If you were to ask any of the people I've known over the years, they would probably tell you that I am goal-oriented. I enjoy the focus that comes with having a task, setting a plan, being passionate about the process, and heading towards the goal. Sometimes that may be a totally single-minded flurry of activity to get there ... and in others, it's a methodical stepwise process to inch steadily towards the destination.
I used to think it was all about the goal - and attaining it.
In recent times, I have discovered that it is truly all about the process ... and though goals do help to define the road we're on, they are not the "be all and end all" in the mix. Life involves growth, and within that growth lies the opportunity for evolving focus, process, perspective, and how we define ourselves.
This would have to be my word for the week:
"Incomprehensible:
–adjective: impossible to understand or comprehend; unintelligible; impossible to know or fathom.
-synonyms: baffling, bewildering, obscure."

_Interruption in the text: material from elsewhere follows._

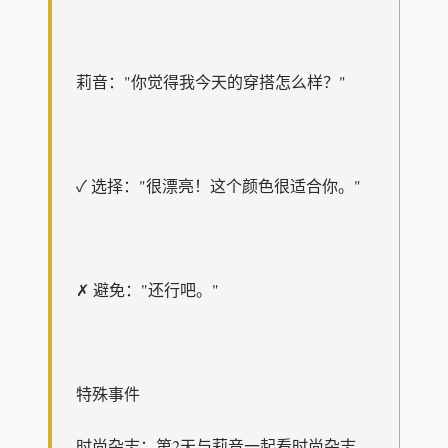
莉音："你觉得我今天的穿搭怎么样？"
✓ 选择："很漂亮！这个颜色很适合你。"
✗ 避免："还行吧。"
特殊事件
时尚杂志：第2天与莉音一起看时尚杂志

I guess it all started off with the slayings at Virginia Tech. An event like this is simply not within our comprehension. There aren't many people that can say that they truly understand the magnitude of the suffering, anguish, or horror. As I've heard said before - "not until you've walked a day in my mocassins".
April 4th came and went this year ... and it amazes me how little was said about it. I asked my class why the date of April 4, 1968 was important. No response. In some ways I wasn't surprised - and in others, I was mortified.
Here's something to think about - a Canadian that can recite the date of Martin Luther King's assassination - and why we all should care.
It befuddles me how this can be so far removed from the national psyche. King - perhaps the greatest civil rights leader of our time, the man who forged the speech from August 28, 1963 containing the stark lines "I have a dream", words that could speak to so many across all racial borders - forgotten?